_Required action_
When a line of the material has the word "each" in it, copy that line.

═══

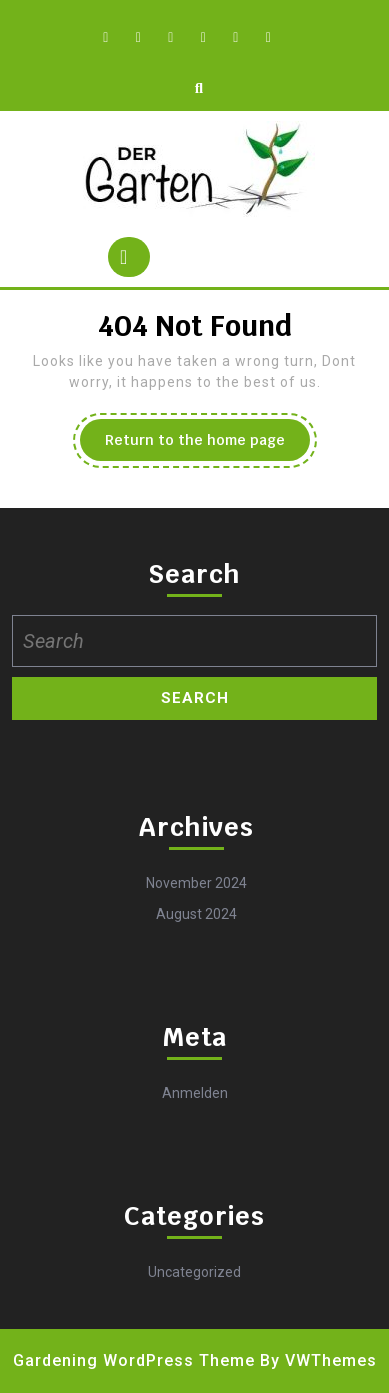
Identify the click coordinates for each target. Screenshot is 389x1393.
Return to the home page (207, 445)
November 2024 (196, 883)
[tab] (129, 257)
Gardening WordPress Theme (134, 1360)
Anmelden (195, 1093)
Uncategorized (194, 1272)
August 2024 (196, 914)
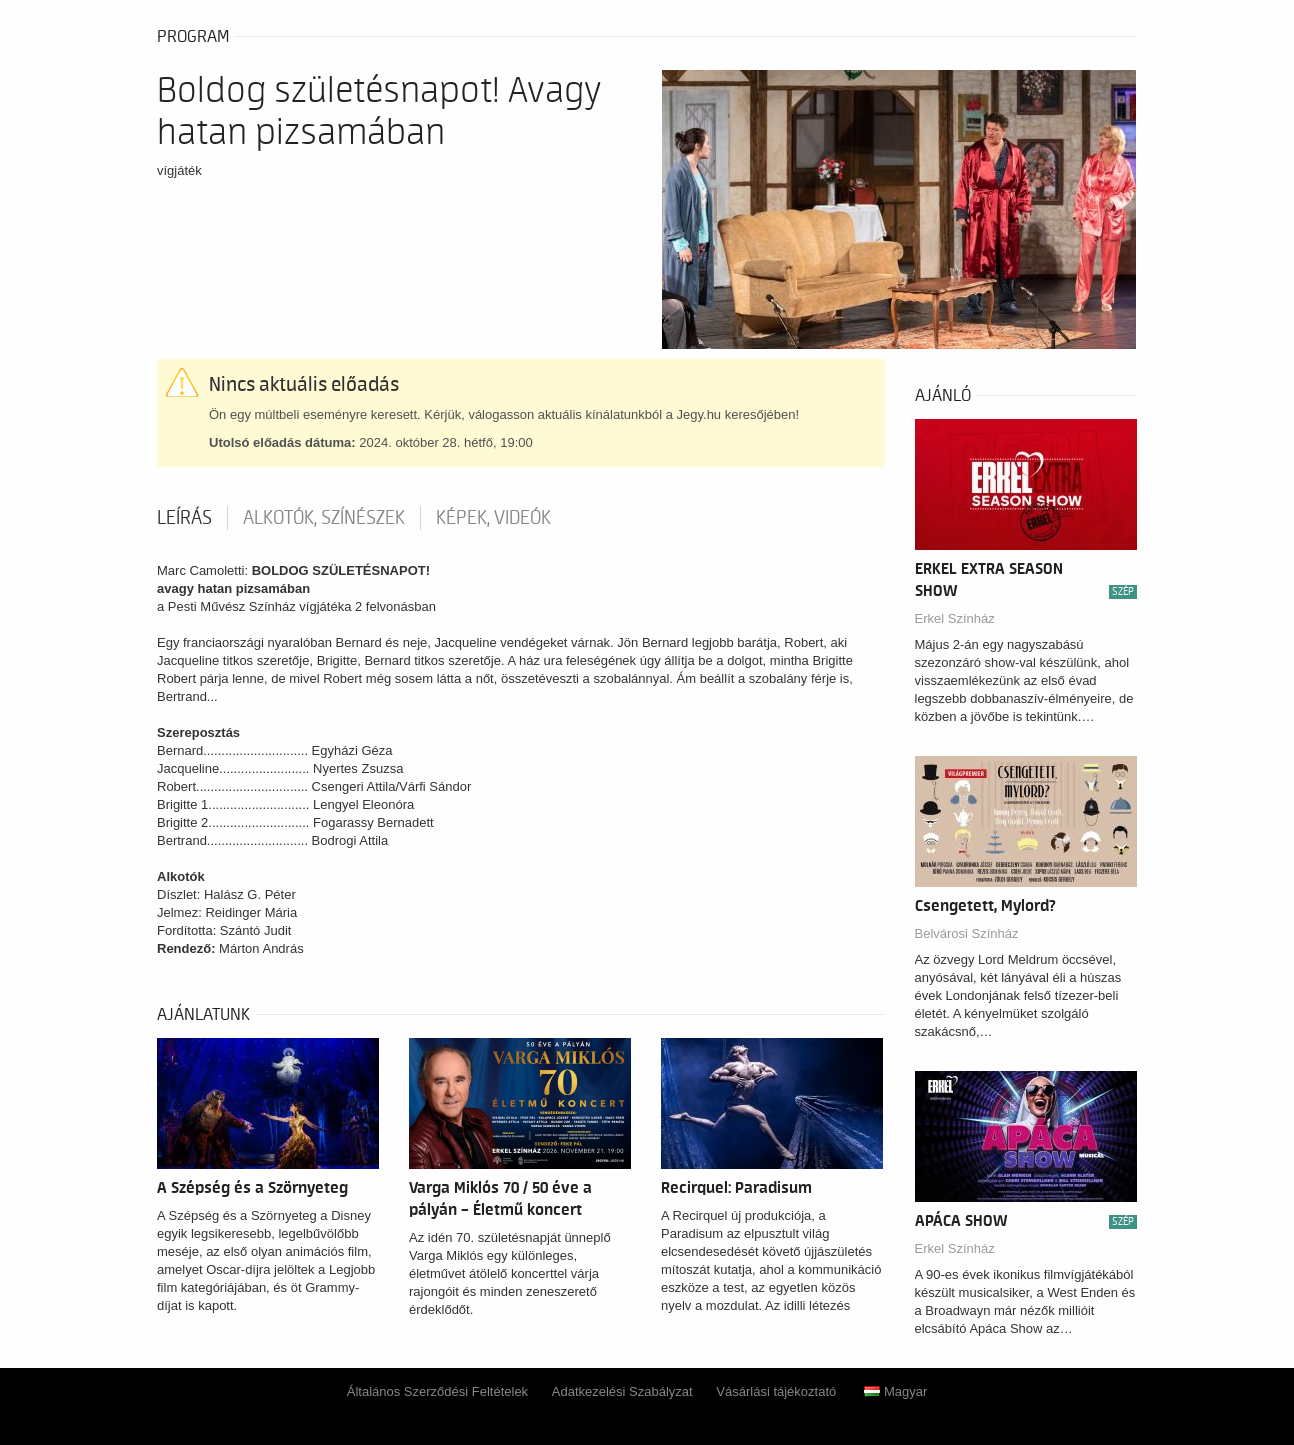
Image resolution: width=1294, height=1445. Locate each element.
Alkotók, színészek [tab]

═══

_Answer to this exercise_
Identify the click coordinates for each target. Screenshot is 389x1393.
Image resolution: width=1294, height=1445. Locate each element.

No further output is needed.